--- Study material Enclosed Below ---

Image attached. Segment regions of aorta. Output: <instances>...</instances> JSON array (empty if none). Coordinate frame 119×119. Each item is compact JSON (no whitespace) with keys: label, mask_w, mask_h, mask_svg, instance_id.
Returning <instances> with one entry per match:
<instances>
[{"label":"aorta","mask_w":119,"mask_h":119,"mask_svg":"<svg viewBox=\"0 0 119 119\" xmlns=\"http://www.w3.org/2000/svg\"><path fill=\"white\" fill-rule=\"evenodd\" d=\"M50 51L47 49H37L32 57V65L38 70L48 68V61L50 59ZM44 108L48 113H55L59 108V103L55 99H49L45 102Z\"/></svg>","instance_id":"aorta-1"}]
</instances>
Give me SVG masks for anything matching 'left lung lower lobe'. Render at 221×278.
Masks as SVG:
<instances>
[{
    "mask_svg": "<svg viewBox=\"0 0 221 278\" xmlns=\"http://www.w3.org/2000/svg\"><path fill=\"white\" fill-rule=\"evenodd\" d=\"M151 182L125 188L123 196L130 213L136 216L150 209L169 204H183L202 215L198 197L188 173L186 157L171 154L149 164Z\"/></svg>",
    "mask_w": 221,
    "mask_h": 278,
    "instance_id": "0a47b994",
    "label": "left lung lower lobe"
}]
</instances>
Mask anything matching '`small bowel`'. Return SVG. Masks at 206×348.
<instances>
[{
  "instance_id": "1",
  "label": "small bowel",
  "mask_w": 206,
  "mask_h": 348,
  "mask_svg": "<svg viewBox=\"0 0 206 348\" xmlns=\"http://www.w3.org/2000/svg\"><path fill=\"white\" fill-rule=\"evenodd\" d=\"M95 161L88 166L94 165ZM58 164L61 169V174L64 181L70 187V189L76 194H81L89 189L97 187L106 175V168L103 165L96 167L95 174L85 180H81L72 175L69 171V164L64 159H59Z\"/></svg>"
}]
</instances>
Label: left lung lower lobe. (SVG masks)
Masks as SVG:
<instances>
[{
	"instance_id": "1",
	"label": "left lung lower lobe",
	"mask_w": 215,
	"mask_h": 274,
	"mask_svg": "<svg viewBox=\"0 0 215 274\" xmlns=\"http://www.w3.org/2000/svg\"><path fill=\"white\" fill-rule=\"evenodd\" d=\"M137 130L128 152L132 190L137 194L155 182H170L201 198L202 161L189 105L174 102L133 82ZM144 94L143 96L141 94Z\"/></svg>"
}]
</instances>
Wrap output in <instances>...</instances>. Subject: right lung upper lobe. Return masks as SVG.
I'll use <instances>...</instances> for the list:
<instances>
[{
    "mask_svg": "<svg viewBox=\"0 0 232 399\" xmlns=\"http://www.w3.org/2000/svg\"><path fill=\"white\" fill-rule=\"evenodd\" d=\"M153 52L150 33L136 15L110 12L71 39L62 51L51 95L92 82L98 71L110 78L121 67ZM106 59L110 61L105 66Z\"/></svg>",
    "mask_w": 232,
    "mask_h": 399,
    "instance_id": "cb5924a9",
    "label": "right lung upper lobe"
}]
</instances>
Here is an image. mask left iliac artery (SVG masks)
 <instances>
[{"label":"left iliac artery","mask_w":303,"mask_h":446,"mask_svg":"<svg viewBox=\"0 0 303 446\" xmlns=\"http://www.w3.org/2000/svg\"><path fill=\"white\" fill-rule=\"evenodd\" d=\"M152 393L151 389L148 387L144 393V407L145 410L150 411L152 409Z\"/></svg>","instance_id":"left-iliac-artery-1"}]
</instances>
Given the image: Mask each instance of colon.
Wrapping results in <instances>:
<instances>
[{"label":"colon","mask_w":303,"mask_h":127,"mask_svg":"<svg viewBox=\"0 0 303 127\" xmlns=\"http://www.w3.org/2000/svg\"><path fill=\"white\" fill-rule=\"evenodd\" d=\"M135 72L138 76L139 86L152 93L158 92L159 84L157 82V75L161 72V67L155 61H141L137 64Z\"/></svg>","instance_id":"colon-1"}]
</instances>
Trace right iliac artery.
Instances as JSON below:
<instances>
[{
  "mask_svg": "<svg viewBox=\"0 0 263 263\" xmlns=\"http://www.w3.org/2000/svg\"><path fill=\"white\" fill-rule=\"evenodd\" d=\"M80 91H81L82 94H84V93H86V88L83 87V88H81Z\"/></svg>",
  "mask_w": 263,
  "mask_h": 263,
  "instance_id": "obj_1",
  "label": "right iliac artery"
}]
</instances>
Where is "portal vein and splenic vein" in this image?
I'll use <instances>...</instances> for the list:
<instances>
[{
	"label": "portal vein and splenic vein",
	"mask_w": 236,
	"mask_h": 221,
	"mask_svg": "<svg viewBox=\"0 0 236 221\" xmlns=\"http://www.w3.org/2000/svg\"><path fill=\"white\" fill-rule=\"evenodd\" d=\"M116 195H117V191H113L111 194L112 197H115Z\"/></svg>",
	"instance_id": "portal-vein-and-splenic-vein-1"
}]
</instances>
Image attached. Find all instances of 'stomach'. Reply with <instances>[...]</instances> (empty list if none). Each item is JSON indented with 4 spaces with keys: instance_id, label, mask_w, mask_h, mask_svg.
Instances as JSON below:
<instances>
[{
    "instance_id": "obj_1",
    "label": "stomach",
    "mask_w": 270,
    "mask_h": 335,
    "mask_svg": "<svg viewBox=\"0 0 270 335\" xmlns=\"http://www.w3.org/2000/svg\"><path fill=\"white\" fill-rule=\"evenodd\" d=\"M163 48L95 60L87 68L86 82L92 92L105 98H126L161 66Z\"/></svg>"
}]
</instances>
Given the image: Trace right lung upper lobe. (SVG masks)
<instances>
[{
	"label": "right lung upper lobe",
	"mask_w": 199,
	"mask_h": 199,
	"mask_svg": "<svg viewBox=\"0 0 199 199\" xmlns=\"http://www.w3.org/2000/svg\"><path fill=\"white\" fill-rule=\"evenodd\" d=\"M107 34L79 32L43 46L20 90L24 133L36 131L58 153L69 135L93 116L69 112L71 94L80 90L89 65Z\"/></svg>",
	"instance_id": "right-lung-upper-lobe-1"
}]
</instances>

--- End of Enclosed Study material ---

An exact copy of all the entries is the required answer.

*Answer to the exercise*
Image attached. Segment regions of aorta. Output: <instances>...</instances> JSON array (empty if none). Coordinate frame 119×119. Each item is compact JSON (no whitespace) with keys: label, mask_w, mask_h, mask_svg, instance_id.
Returning <instances> with one entry per match:
<instances>
[{"label":"aorta","mask_w":119,"mask_h":119,"mask_svg":"<svg viewBox=\"0 0 119 119\" xmlns=\"http://www.w3.org/2000/svg\"><path fill=\"white\" fill-rule=\"evenodd\" d=\"M50 51L47 49H37L32 57V65L38 70L48 68V61L50 59ZM44 108L48 113H55L59 108V103L55 99H49L45 102Z\"/></svg>","instance_id":"aorta-1"}]
</instances>
Give me SVG masks for anything matching 'left lung lower lobe'. Render at 221×278.
Masks as SVG:
<instances>
[{
    "mask_svg": "<svg viewBox=\"0 0 221 278\" xmlns=\"http://www.w3.org/2000/svg\"><path fill=\"white\" fill-rule=\"evenodd\" d=\"M151 182L125 188L123 196L130 213L136 216L150 209L169 204H183L202 215L198 197L188 173L186 157L171 154L149 164Z\"/></svg>",
    "mask_w": 221,
    "mask_h": 278,
    "instance_id": "0a47b994",
    "label": "left lung lower lobe"
}]
</instances>
Mask anything matching '`small bowel`'. Return SVG. Masks at 206×348.
<instances>
[{
  "instance_id": "1",
  "label": "small bowel",
  "mask_w": 206,
  "mask_h": 348,
  "mask_svg": "<svg viewBox=\"0 0 206 348\" xmlns=\"http://www.w3.org/2000/svg\"><path fill=\"white\" fill-rule=\"evenodd\" d=\"M95 161L88 166L94 165ZM58 164L61 169V174L64 181L70 187V189L76 194H81L89 189L97 187L106 175V168L103 165L96 167L95 174L85 180H81L72 175L69 171V164L64 159H59Z\"/></svg>"
}]
</instances>
Label: left lung lower lobe. (SVG masks)
Masks as SVG:
<instances>
[{
	"instance_id": "1",
	"label": "left lung lower lobe",
	"mask_w": 215,
	"mask_h": 274,
	"mask_svg": "<svg viewBox=\"0 0 215 274\" xmlns=\"http://www.w3.org/2000/svg\"><path fill=\"white\" fill-rule=\"evenodd\" d=\"M137 130L128 152L132 190L137 194L155 182H170L201 198L202 161L189 105L174 102L133 82ZM144 94L143 96L141 94Z\"/></svg>"
}]
</instances>
Wrap output in <instances>...</instances>. Subject: right lung upper lobe. Return masks as SVG.
I'll use <instances>...</instances> for the list:
<instances>
[{
    "mask_svg": "<svg viewBox=\"0 0 232 399\" xmlns=\"http://www.w3.org/2000/svg\"><path fill=\"white\" fill-rule=\"evenodd\" d=\"M153 52L150 33L136 15L110 12L71 39L62 51L51 95L92 82L98 71L110 78L121 67ZM106 59L110 61L105 66Z\"/></svg>",
    "mask_w": 232,
    "mask_h": 399,
    "instance_id": "cb5924a9",
    "label": "right lung upper lobe"
}]
</instances>
Here is an image. mask left iliac artery (SVG masks)
 <instances>
[{"label":"left iliac artery","mask_w":303,"mask_h":446,"mask_svg":"<svg viewBox=\"0 0 303 446\" xmlns=\"http://www.w3.org/2000/svg\"><path fill=\"white\" fill-rule=\"evenodd\" d=\"M152 393L151 389L148 387L144 393V407L145 410L150 411L152 409Z\"/></svg>","instance_id":"left-iliac-artery-1"}]
</instances>
Given the image: Mask each instance of colon.
Wrapping results in <instances>:
<instances>
[{"label":"colon","mask_w":303,"mask_h":127,"mask_svg":"<svg viewBox=\"0 0 303 127\" xmlns=\"http://www.w3.org/2000/svg\"><path fill=\"white\" fill-rule=\"evenodd\" d=\"M135 72L138 76L139 86L152 93L158 92L159 84L157 82V75L161 72V67L155 61H141L137 64Z\"/></svg>","instance_id":"colon-1"}]
</instances>
Trace right iliac artery.
Instances as JSON below:
<instances>
[{
  "mask_svg": "<svg viewBox=\"0 0 263 263\" xmlns=\"http://www.w3.org/2000/svg\"><path fill=\"white\" fill-rule=\"evenodd\" d=\"M80 91H81L82 94H84V93H86V88L83 87V88H81Z\"/></svg>",
  "mask_w": 263,
  "mask_h": 263,
  "instance_id": "obj_1",
  "label": "right iliac artery"
}]
</instances>
Where is "portal vein and splenic vein" in this image?
I'll use <instances>...</instances> for the list:
<instances>
[{
	"label": "portal vein and splenic vein",
	"mask_w": 236,
	"mask_h": 221,
	"mask_svg": "<svg viewBox=\"0 0 236 221\" xmlns=\"http://www.w3.org/2000/svg\"><path fill=\"white\" fill-rule=\"evenodd\" d=\"M116 195H117V191H113L111 194L112 197H115Z\"/></svg>",
	"instance_id": "portal-vein-and-splenic-vein-1"
}]
</instances>
Image attached. Find all instances of 'stomach'. Reply with <instances>[...]</instances> (empty list if none). Each item is JSON indented with 4 spaces with keys: instance_id, label, mask_w, mask_h, mask_svg.
Instances as JSON below:
<instances>
[{
    "instance_id": "obj_1",
    "label": "stomach",
    "mask_w": 270,
    "mask_h": 335,
    "mask_svg": "<svg viewBox=\"0 0 270 335\" xmlns=\"http://www.w3.org/2000/svg\"><path fill=\"white\" fill-rule=\"evenodd\" d=\"M163 48L95 60L87 68L86 82L92 92L105 98H126L161 66Z\"/></svg>"
}]
</instances>
Given the image: Trace right lung upper lobe. (SVG masks)
<instances>
[{
	"label": "right lung upper lobe",
	"mask_w": 199,
	"mask_h": 199,
	"mask_svg": "<svg viewBox=\"0 0 199 199\" xmlns=\"http://www.w3.org/2000/svg\"><path fill=\"white\" fill-rule=\"evenodd\" d=\"M107 34L79 32L43 46L20 90L24 133L36 131L58 153L69 135L93 116L69 112L71 94L80 90L89 65Z\"/></svg>",
	"instance_id": "right-lung-upper-lobe-1"
}]
</instances>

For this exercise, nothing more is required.